Trino Provider for Apache Airflow
The `apache-airflow-providers-trino` package provides Apache Airflow users with hooks, operators, and transfers to interact with Trino (formerly PrestoSQL). It enables programmatic orchestration of Trino SQL queries within Airflow DAGs, facilitating ETL and data pipeline workflows. The current version is 6.5.1, and the provider follows a strict Semantic Versioning policy with frequent releases independent of Airflow core.
Warnings
- breaking The minimum required Apache Airflow version for `apache-airflow-providers-trino` frequently increases with new provider releases. For version 6.5.1, Airflow 2.11.0 or newer is required. Installing this provider on an older Airflow version (e.g., <2.11.0) may automatically upgrade your Airflow core, potentially requiring `airflow upgrade db` manually.
- gotcha When configuring a Trino connection in Airflow, ensure that only one authentication method (e.g., password, JWT, Kerberos) is set in the connection details. Attempting to use multiple authentication methods simultaneously can lead to task failures.
- breaking In provider version 5.0.0, the deprecated `delegate_to` parameter was removed from `GCSToTrinoOperator` (and related Google Cloud operators/hooks). Impersonation should now be achieved using the `impersonation_chain` parameter.
- deprecated The `apply_default` decorator was removed, which is why older versions of this provider required Airflow 2.1.0+. While fixed, it highlights the need to stay updated with both provider and Airflow core versions.
Install
-
pip install apache-airflow-providers-trino
Imports
- TrinoHook
from airflow.providers.trino.hooks.trino import TrinoHook
- TrinoOperator
from airflow.providers.trino.operators.trino import TrinoOperator
- TrinoToS3Operator
from airflow.providers.trino.transfers.trino_to_s3 import TrinoToS3Operator
Quickstart
import os
import pendulum
from airflow.models.dag import DAG
from airflow.providers.trino.operators.trino import TrinoOperator
# Configure Trino Connection in Airflow UI:
# Conn Id: 'trino_default'
# Conn Type: Trino
# Host: <your_trino_host>
# Port: <your_trino_port>
# Schema: <your_trino_schema>
# User: <your_trino_user>
# Password: <your_trino_password> (optional)

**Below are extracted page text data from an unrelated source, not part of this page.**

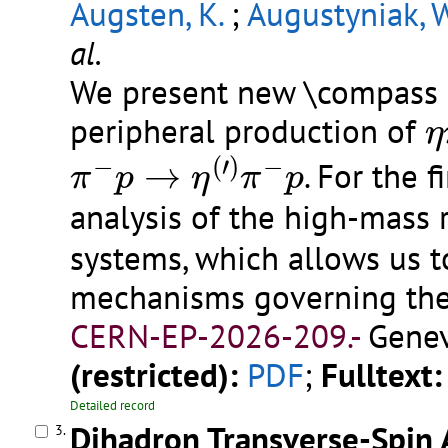
Augsten, K.
;
Augustyniak, W
al.
We present new \compass h
η
peripheral production of
η
π
−
p
→
η
(
′
)
π
−
p
−
(
′
)
−
→
. For the 
π
p
η
π
p
analysis of the high-mass 
systems, which allows us 
mechanisms governing the
CERN-EP-2026-209.-
Genev
(restricted):
PDF
;
Fulltext:
Detailed record
Dihadron Transverse-Spin
3.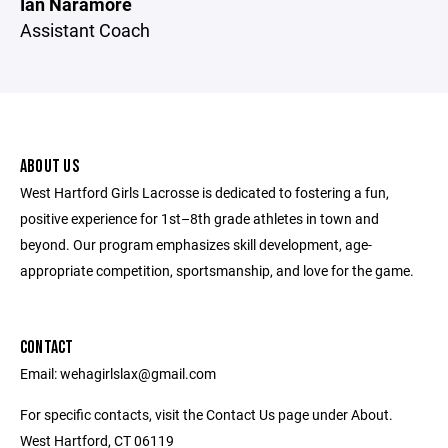
Ian Naramore
Assistant Coach
ABOUT US
West Hartford Girls Lacrosse is dedicated to fostering a fun,
positive experience for 1st­–8th grade athletes in town and
beyond. Our program emphasizes skill development, age-
appropriate competition, sportsmanship, and love for the game.
CONTACT
Email: wehagirlslax@gmail.com
For specific contacts, visit the Contact Us page under About.
West Hartford, CT 06119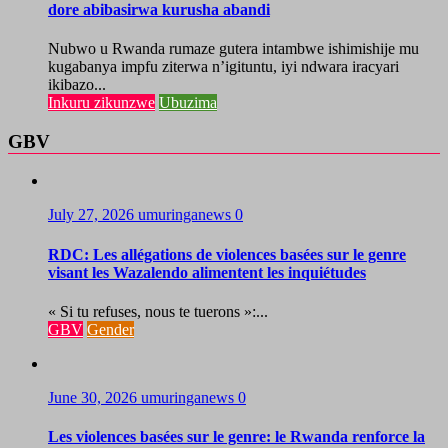
dore abibasirwa kurusha abandi
Nubwo u Rwanda rumaze gutera intambwe ishimishije mu
kugabanya impfu ziterwa n’igituntu, iyi ndwara iracyari
ikibazo...
Inkuru zikunzwe
Ubuzima
GBV
July 27, 2026
umuringanews
0
RDC: Les allégations de violences basées sur le genre
visant les Wazalendo alimentent les inquiétudes
« Si tu refuses, nous te tuerons »:...
GBV
Gender
June 30, 2026
umuringanews
0
Les violences basées sur le genre: le Rwanda renforce la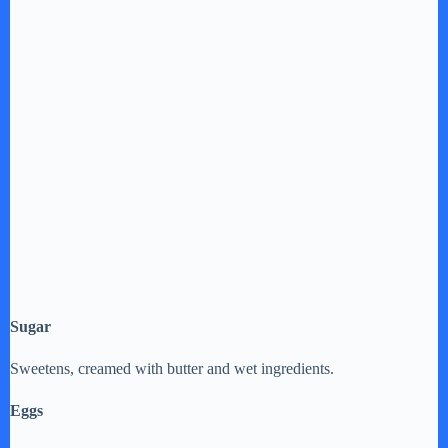
Sugar
Sweetens, creamed with butter and wet ingredients.
Eggs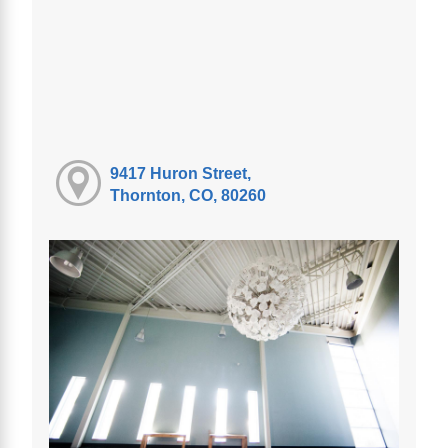
9417 Huron Street,
Thornton, CO, 80260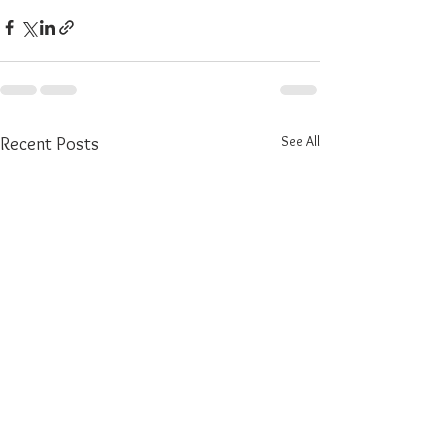
See All
Recent Posts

# Extra: {'protocol': 'https', 'verify': 'false'} (example for HTTPS/self-signed)
with DAG(
dag_id='trino_example_dag',
start_date=pendulum.datetime(2023, 1, 1, tz='UTC'),
catchup=False,
schedule=None,
tags=['trino', 'example'],
) as dag:
create_test_table = TrinoOperator(
task_id='create_test_table',
trino_conn_id='trino_default',
sql="""
CREATE TABLE IF NOT EXISTS memory.default.airflow_test (
id INT,
name VARCHAR
)
""",
handler=lambda _: None, # For DDL, handler is often not needed or can be a no-op
)
insert_data = TrinoOperator(
task_id='insert_data',
trino_conn_id='trino_default',
sql="""
INSERT INTO memory.default.airflow_test (id, name)
VALUES (1, 'Airflow'), (2, 'Trino')
""",
handler=lambda _: None,
)
select_data = TrinoOperator(
task_id='select_data',
trino_conn_id='trino_default',
sql="SELECT * FROM memory.default.airflow_test",
)
create_test_table >> insert_data >> select_data